Some lines in the entries contain the word "pomodoro". Copy all of them.

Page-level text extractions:
====

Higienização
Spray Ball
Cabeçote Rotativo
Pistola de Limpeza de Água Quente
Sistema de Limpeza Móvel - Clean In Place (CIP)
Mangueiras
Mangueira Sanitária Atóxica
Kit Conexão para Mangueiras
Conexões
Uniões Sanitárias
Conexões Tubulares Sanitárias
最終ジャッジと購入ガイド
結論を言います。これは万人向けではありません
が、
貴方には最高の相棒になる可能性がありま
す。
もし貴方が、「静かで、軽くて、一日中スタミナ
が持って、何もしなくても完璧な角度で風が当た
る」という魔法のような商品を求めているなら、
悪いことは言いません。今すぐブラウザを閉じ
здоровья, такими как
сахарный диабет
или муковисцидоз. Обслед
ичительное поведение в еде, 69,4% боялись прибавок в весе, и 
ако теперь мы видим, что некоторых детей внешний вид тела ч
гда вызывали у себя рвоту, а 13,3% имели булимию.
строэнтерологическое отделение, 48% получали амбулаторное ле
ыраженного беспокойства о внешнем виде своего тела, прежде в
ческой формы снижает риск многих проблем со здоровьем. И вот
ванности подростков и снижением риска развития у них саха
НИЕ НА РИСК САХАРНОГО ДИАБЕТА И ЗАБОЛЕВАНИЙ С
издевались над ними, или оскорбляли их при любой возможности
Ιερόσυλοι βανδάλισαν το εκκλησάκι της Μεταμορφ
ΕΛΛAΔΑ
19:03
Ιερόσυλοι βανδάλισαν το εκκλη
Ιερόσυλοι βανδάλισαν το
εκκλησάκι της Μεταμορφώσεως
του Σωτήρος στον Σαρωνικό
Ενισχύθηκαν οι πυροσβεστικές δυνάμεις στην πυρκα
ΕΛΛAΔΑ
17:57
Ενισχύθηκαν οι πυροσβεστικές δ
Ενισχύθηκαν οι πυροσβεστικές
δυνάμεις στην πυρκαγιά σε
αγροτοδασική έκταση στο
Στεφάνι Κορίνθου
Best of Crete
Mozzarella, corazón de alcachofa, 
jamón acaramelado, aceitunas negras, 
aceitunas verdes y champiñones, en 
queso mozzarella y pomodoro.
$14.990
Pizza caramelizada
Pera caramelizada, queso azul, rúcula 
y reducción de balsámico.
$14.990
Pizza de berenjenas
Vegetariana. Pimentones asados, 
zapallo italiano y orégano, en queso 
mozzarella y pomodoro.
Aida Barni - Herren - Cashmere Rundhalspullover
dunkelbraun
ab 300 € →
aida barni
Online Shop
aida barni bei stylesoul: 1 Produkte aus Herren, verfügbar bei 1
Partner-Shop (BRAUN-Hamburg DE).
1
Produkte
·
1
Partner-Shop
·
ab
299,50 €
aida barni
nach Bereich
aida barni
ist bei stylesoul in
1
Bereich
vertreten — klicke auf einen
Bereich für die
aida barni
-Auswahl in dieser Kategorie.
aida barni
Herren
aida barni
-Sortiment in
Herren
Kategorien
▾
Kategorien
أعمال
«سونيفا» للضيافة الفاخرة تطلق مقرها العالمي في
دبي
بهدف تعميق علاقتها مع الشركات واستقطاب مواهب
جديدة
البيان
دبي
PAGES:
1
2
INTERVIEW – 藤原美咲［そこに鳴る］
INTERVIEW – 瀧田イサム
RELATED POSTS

====

## WRITTEN SOLUTION
queso mozzarella y pomodoro.
mozzarella y pomodoro.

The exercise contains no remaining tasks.